Norse Creational Myths

Inspired by the Prose Edda narrative, Ymir suckles from the cow Auoumbla
while she licks Buri from the ice in a painting by Nicolai Abildgaard (1790)

In Norse mythology, Ymir, Aurgelmir, Brimir, or Blainn is a primeval being born of primordial elemental poison and the ancestor of all jotnar. Ymir is attested in the Poetic Edda, compiled in the 13th century from earlier tradition material, in the Prose Edda, written by Snorri Sturluson in the 13th century, and in the poetry of skalds.

Taken together, several stanzas from four poems collected in the Poetic Edda refer to Ymir as a primeval being who was born from venom that dripped from the icy rivers Elivagar and lived in the grassless void of Ginnungagap. Ymir birthed a male and female from the pits of his arms, and his legs together begat a six-headed being.

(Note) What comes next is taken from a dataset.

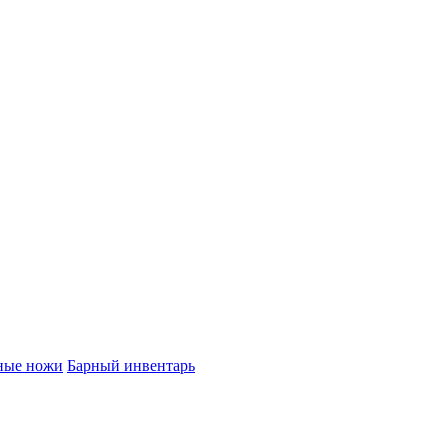
ные ножи
Барный инвентарь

The gods (unspecified) fashioned the Earth (elsewhere personified as a goddess; Joro) from his flesh, from his blood the ocean, from his bones the hills, from his hair the trees, from his brains the clouds, from his skull the heavens, and from his eyebrows the middle realm in which mankind lives, Midgard. In addition, one stanza relates that the dwarfs were given life by the gods from Ymir's flesh and blood (or the Earth and sea).

In the Prose Edda, a narrative is provided that both draws from, adds to, and differs from the Poetic Edda accounts. According to the Prose Edda, after Ymir was formed from the elemental drops, so too was Auoumbla, a primeval cow, whose milk Ymir fed from. The Prose Edda states that three gods killed Ymir; the brothers Odin, Vili, and Vé, and details that, upon Ymir's death, his blood caused an immense flood. Scholars have debated as to what extent Snorri's account of Ymir is an attempt to synthesize a coherent narrative for the purpose of the Prose Edda and to what extent Snorri drew from traditional material outside of the corpus that he cites.

Norse mythology, a subset of Germanic mythology, is the overall term for the myths, legends and beliefs about supernatural beings of Norse pagans. It flourished prior to the Christianization of Scandinavia, during the Early Middle Ages, and passed into Nordic folklore, with some aspects surviving to the modern day. The mythology from the Romanticist Viking revival came to be an influence on modern literature and popular culture.

Norse mythology is the study of the myths told in Germanic countries (Germany, Sweden, Norway, Iceland, Denmark, Faroe Islands) during the pre-Christian times, especially during the Viking age.

Odin is the All-Father. He is the oldest and most powerful of the Gods. Through the ages he has ruled all things. He created heaven and earth, and he made man and gave him a soul. But even the All-Father was not the very first.

At first there was only a great void, Ginnungagap. Eventually a region of mist and ice, Niflheim, was formed in the North and a region of fire, Muspellsheim, was formed in the South. The great world-tree, Yggdrasil, reached through all time and space, but was perpetually under attack from Nidhogg, the evil serpent.

The fountain of Mimir, source of hidden wisdom, lay under a root of the tree. Niflheim came into contact with Muspellsheim, and the fires melted the ice, which yielded Ymir, the Frost-Giant with a human form. From Ymir's sweat came a race of Giants, so that a huge cow (Audhumla) was created to feed them.

One day the cow licked the ice and hair emerged, on the next day a head, and on the third day Buri emerged, fully formed. Buri begot a son, Bur, who in turn had three sons: Odin, Vili, and Ve. These three were a new race, not Giants but gods. They banded together and murdered Ymir.

Most of the other Giants drowned in Ymir's blood, which created a great sea. From Ymir's body the three gods made solid land, the earth, and from his skull they made the heavens. They then created a race of dwarves from the maggots that fed upon Ymir's body. This was followed by the creation of the first man and the first woman. They shaped the man from an ash tree and the woman from a vine.